Headlines: August 30th, 2006

ESSAYS WIDEN DEBATE ON FUTURE OF CITY-REGIONS POLICY

 

A series of essays launched by the think tank the New Local Government Network stresses the need for future city-regions to reflect grassroots realities rather than top down design. The contributions, from key figures in local government are underpinned by the view that that there is a difference between the Whitehall view of where the policy should go next and that found in local government.

The collection, “Views of the City: can city-regions find their place?” includes contributions from David Blunkett, Sir Robert Kerslake, the Chief Executive of Sheffield City Council and Ged Fitzgerald, Chief Executive at Sunderland City Council.

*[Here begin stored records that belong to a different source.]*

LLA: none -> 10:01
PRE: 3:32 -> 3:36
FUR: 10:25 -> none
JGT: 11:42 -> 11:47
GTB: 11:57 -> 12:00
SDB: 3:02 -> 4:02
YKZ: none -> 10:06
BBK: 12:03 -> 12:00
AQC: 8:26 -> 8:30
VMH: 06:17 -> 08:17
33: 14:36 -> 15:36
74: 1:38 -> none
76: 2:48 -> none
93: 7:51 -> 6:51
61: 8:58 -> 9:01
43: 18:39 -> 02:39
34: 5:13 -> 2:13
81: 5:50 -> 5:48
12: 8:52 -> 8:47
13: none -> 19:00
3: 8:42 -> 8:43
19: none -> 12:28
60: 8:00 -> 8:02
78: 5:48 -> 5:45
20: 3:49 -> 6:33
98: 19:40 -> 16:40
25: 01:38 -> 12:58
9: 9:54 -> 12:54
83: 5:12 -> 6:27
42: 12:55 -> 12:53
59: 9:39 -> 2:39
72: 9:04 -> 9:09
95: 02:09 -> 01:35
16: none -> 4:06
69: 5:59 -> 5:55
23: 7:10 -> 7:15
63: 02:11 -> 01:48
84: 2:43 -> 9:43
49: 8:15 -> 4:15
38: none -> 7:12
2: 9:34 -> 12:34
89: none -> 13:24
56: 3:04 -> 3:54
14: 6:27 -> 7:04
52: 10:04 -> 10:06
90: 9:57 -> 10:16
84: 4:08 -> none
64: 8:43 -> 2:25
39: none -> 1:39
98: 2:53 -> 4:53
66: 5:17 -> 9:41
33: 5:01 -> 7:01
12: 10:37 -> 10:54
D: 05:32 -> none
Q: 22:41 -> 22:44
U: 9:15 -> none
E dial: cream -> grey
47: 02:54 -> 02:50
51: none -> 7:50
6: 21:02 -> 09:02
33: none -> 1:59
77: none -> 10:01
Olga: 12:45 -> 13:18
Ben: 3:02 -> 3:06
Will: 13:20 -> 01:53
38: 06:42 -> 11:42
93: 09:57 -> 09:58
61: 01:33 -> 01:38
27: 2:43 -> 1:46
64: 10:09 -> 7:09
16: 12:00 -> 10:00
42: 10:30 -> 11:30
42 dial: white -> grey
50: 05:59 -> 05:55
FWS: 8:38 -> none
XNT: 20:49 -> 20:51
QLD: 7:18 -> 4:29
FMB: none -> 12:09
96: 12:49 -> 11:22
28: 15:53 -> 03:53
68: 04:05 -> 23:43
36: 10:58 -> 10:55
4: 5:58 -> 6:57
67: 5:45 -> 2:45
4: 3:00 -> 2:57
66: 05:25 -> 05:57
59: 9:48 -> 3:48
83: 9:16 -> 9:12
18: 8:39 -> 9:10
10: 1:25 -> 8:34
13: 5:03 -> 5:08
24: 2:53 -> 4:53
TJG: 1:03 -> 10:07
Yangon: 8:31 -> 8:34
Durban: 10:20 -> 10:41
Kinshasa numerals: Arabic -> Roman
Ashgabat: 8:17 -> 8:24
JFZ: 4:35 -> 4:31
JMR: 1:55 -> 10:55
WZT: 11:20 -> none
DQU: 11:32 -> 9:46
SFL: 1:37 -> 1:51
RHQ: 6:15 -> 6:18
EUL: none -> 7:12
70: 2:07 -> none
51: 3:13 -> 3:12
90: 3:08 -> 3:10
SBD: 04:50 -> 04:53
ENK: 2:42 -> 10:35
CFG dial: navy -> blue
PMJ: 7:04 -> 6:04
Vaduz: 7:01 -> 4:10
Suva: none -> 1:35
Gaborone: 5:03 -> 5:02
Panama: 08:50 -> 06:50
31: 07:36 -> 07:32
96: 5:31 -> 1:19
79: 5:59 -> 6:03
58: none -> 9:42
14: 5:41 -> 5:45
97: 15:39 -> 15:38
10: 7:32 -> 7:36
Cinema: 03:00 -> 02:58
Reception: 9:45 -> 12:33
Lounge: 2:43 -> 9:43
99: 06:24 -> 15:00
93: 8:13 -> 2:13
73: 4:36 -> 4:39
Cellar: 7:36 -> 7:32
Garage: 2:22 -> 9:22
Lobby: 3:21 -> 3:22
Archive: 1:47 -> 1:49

David Blunkett argues that city-regions have to be seen in the context of wider decentralisation and changes to the way local government is financed. He calls for the forthcoming White Paper on local government to answer “real questions rather than simply reiterating the blindingly obvious” and he urges greater freedoms for local authorities to raise local revenue. Sir Robert Kerslake, meanwhile, says cities are often best placed to plan strategically.

Ged Fitzgerald highlights the lack of any enduring regional and sub-regional urban strategy that fits the character of cities other than London. Finding ways to give a positive advantage to those parts of the country outside the capital, he says, is still a crucial challenge. The need for evolutionary rather than imposed governance reform is set out by Councillor John Merry, the Leader of Salford City Council. Many reforms, he writes, need to be rooted in the values, identity and character of a particular community.

Chris Leslie, the Director of the New Local Government Network believes the essays are an important addition to the debate in the run up to the local government White Paper. “Leadership of our large conurbations and city-regions is crucial, not only to improve the voice for their residents in relation to the dominant position held by the capital, but also to fight for inward investment and public facilities so desperately needed if prosperity and growth is to be generated in every corner of England,” he said.